Hiking and climbing one of Colorado's 14er peaks is a thrill! Here's how to prepare your body for the grueling task of climbing a 14,000-plus-foot peak.
If you’ve set your sights on the summit of a 14er, odds are you’re already pretty active, but that doesn’t mean you don’t need to train for the trek. While some hikes to the summit are easier than others, all are arduous and will require both strength and endurance. That means starting to train for your climb at least three months in advance (longer if you have been spending more time on the couch than at the gym or on the trail).
Weight it out
Weight training at least three times a week is a good start to get ready to tackle your first 14er.
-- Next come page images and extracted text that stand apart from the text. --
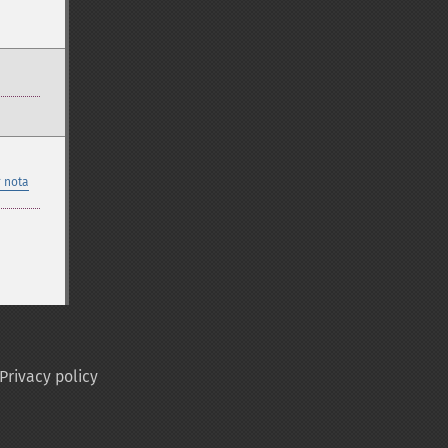
 nota
Privacy policy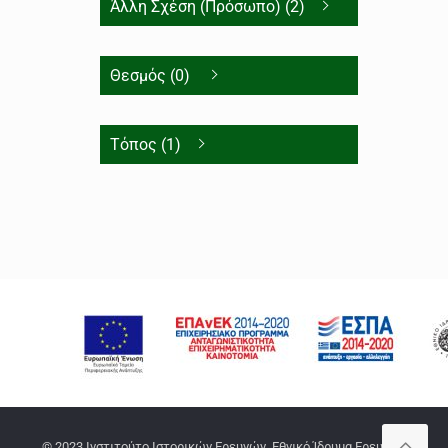
Άλλη Σχέση (Πρόσωπο) (2)
Θεσμός (0)
Τόπος (1)
© 2023 Ινστιτούτο Ιστορικών Ερευνών, Εθνικό Ίδρυμα Ερευνών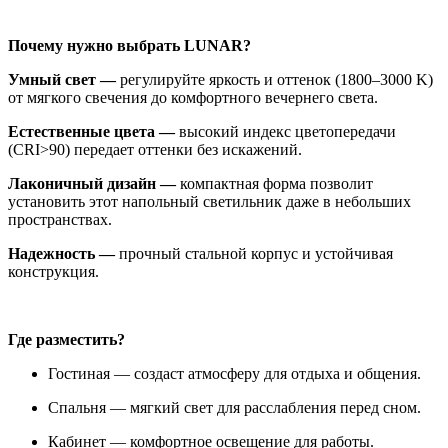
Почему нужно выбрать LUNAR?
Умный свет —
регулируйте яркость и оттенок (1800–3000 K)
от мягкого свечения до комфортного вечернего света.
Естественные цвета —
высокий индекс цветопередачи
(CRI>90) передает оттенки без искажений.
Лаконичный дизайн —
компактная форма позволит
установить этот напольный светильник даже в небольших
пространствах.
Надежность —
прочный стальной корпус и устойчивая
конструкция.
Где разместить?
Гостиная — создаст атмосферу для отдыха и общения.
Спальня — мягкий свет для расслабления перед сном.
Кабинет — комфортное освещение для работы.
Work all your major muscle groups, not just your legs, and spend at least 30 minutes per workout. A strong core, as well as strong arms, will help propel you to the top.
Can you say cardio?
Strength is only half the equation of 14er fitness. Aerobic workouts are just as important. Get that heart pumping and improve your body’s ability to deliver the oxygen your muscles will need as you make your ascent. Run, hit the treadmill or the elliptical, take the stairs -- a lot. Trails.com (a resource for all things hiking, backpacking and camping) recommends exercising at 70 to 80 percent of your maximum heart rate (which typically is 220 less your age; check out this calculator to do the math)
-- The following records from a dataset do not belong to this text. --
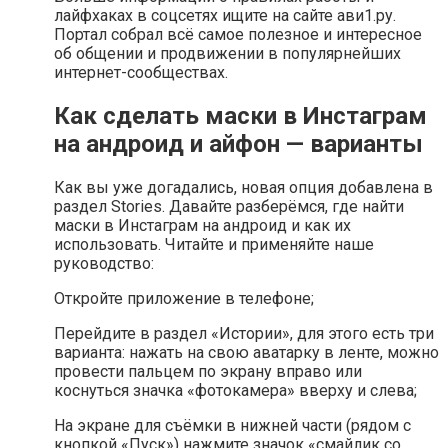
лайфхаках в соцсетях ищите на сайте ави1.ру.
Портал собрал всё самое полезное и интересное
об общении и продвижении в популярнейших
интернет-сообществах.
Как сделать маски в Инстаграм
на андроид и айфон — варианты
Как вы уже догадались, новая опция добавлена в
раздел Stories. Давайте разберёмся, где найти
маски в Инстаграм на андроид и как их
использовать. Читайте и применяйте наше
руководство:
Откройте приложение в телефоне;
Перейдите в раздел «Истории», для этого есть три
варианта: нажать на свою аватарку в ленте, можно
провести пальцем по экрану вправо или
коснуться значка «фотокамера» вверху и слева;
На экране для съёмки в нижней части (рядом с
кнопкой «Пуск») нажмите значок «смайлик со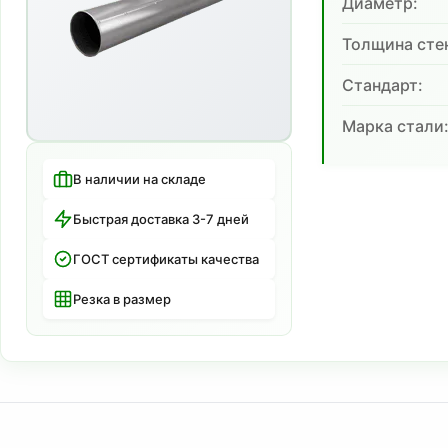
Диаметр:
Толщина сте
Cтандарт:
Марка стали
В наличии на складе
Быстрая доставка 3-7 дней
ГОСТ сертификаты качества
Резка в размер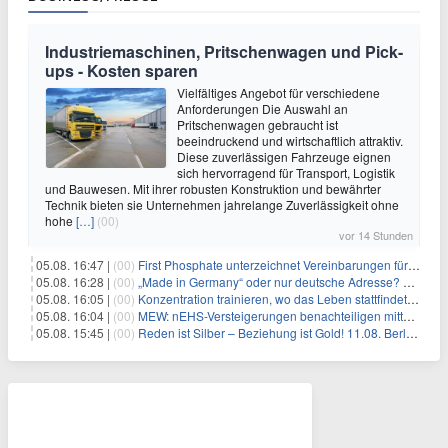
Industriemaschinen, Pritschenwagen und Pick-
ups - Kosten sparen
Vielfältiges Angebot für verschiedene
Anforderungen Die Auswahl an
Pritschenwagen gebraucht ist
beeindruckend und wirtschaftlich attraktiv.
Diese zuverlässigen Fahrzeuge eignen
sich hervorragend für Transport, Logistik
und Bauwesen. Mit ihrer robusten Konstruktion und bewährter
Technik bieten sie Unternehmen jahrelange Zuverlässigkeit ohne
hohe
[…]
(00)
vor 14 Stunden
05.08. 16:47 |
(00)
First Phosphate unterzeichnet Vereinbarungen für nicht zu refundierende Zuwendungen in Höhe von 4,84 Mio. $ von der kanadischen Regierung für Straßeninfrastruktur und Stromübertragungsleitungen
05.08. 16:28 |
(00)
„Made in Germany“ oder nur deutsche Adresse? So erkennen Sie, wo Ihre Leiterplatten wirklich gefertigt werden
05.08. 16:05 |
(00)
Konzentration trainieren, wo das Leben stattfindet: Mobile EEG-Technologie bringt Neurofeedback in den Alltag
05.08. 16:04 |
(00)
MEW: nEHS-Versteigerungen benachteiligen mittelständische Unternehmen
05.08. 15:45 |
(00)
Reden ist Silber – Beziehung ist Gold! 11.08. Berlin – 18:30 Uhr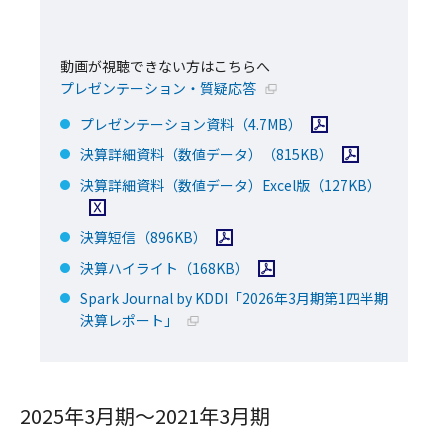
動画が視聴できない方はこちらへ
新規ウィンドウで開く
プレゼンテーション・質疑応答
PDFファイルを開く
プレゼンテーション資料
（4.7MB）
PDFファイルを開
決算詳細資料（数値データ）
（815KB）
Excel
決算詳細資料（数値データ）Excel版
（127KB）
PDFファイルを開く
決算短信
（896KB）
PDFファイルを開く
決算ハイライト
（168KB）
Spark Journal by KDDI「2026年3月期第1四半期
新規ウィンドウで開く
決算レポート」
2025年3月期～2021年3月期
Know and boost your VO2 max
VO2 max, or maximal oxygen uptake, is the measure of the maximum amount of oxygen your body can use during an intense workout. You can have it measured at the gym, but might not need to. Any kind of aerobic exercise will up your VO2. If you’re already in great shape, adding short bursts of increased intensity to your workout routine will help you increase your VO2 max. Intervals should up your heart rate to 80 to 95 percent of maximum for a minute to 10 minutes. This likely will leave you winded and will make you think your heart is going to pound right out of your chest, so be smart about how long and how many intervals you add. In other words, know and respect your body and push it, but don’t push it beyond its limits.
Add some elevation
You’re training to climb a peak more than 2.5 miles high, so it only makes sense to take your fitness prep uphill. Make sure you add runs and climbs into your routine. Even small hills can help you prepare to tackle the incline you’ll face on your 14er.
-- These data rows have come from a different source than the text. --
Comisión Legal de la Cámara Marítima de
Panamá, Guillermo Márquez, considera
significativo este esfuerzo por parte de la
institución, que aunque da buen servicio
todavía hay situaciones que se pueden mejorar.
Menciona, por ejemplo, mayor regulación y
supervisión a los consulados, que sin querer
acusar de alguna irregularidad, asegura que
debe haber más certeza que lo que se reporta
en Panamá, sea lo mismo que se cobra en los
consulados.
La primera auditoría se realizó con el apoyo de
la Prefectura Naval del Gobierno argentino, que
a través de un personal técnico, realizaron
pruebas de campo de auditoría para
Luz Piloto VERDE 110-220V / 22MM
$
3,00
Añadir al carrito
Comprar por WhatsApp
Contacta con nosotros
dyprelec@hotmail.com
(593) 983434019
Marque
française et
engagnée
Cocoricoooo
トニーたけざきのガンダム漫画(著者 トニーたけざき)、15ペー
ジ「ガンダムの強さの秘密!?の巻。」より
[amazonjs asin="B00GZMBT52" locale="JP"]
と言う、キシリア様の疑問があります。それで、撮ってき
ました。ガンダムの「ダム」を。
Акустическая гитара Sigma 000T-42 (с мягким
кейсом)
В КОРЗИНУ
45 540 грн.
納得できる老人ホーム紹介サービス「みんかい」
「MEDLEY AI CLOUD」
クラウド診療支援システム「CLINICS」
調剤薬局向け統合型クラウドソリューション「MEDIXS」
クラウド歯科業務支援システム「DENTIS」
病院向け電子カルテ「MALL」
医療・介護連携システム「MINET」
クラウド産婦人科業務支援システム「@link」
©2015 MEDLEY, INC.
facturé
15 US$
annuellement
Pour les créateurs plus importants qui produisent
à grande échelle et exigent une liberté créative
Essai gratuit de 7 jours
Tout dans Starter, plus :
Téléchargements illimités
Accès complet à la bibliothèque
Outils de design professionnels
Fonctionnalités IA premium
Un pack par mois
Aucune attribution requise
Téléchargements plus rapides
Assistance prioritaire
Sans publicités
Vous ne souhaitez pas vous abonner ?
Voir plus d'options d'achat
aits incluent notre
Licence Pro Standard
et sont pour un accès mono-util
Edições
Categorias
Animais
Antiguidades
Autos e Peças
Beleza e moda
It’s worth noting here, too, that your climb will involve activity at altitude. If you’re not used to the elevation, it is a good idea to do some training at altitude. And while we’re talking altitude, make sure that you and everyone in your climbing party know the warning signs of altitude sickness, which include, but aren’t limited to, nausea, headaches, racing heartbeat and shortness of breath.
Extend your clock
Climbing a 14er can’t be done in an hour or two, rather, it could take you the better part of a day or more, so you should make sure your training regimen includes longer workouts, such as hour-plus runs or hiking or biking for three or four hours.
Strength and stamina are key, but so, too, is flexibility. Stretching and other exercises that increase your flexibility are important elements to add to your routine. Trails.com recommends at least one yoga class a week.
Know where you’re going
Not all 14ers are the same, so make sure to study the mountain you’re going to tackle. Will you need rock climbing equipment, will you encounter snowfields, what is your route to the top? Doing your homework will help ensure a great day.
What and how much you carry with you depends on how long you plan to spend bagging your peak. For a day trip, at top of your list should be plenty of water to ensure you don’t dehydrate. Other essentials include adequate clothing to deal with temperature swings, a map, a fully charged cell phone, sunscreen, toilet paper, zip-lock plastic bags to carry out your waste, and of course food, such as Backpacker’s Pantry’s lightweight, nutritious options for breakfast, lunch, dinner or snacks.
A good checklist of what to pack based on where you’re heading can be found at 14ers.com.
Rest up to be ready
In advance of your climb, try to spend a few days prior at altitude to ensure you’re acclimated. Eat plenty of healthy food in the days leading up to your climb, drink lots of water so you’re hydrated and take it easy for the day or two prior to your ascent. It’s also a good idea to abstain from alcohol in the day or two leading up to your climb, which will help you stay hydrated. Trails.com also suggests that ibuprofen prior to your ascent can help counter inflammation or headaches brought on by being at altitude and that antacids can counter low blood pH due to lack of oxygen.
Now that you’re properly rested and prepared, your mountain awaits.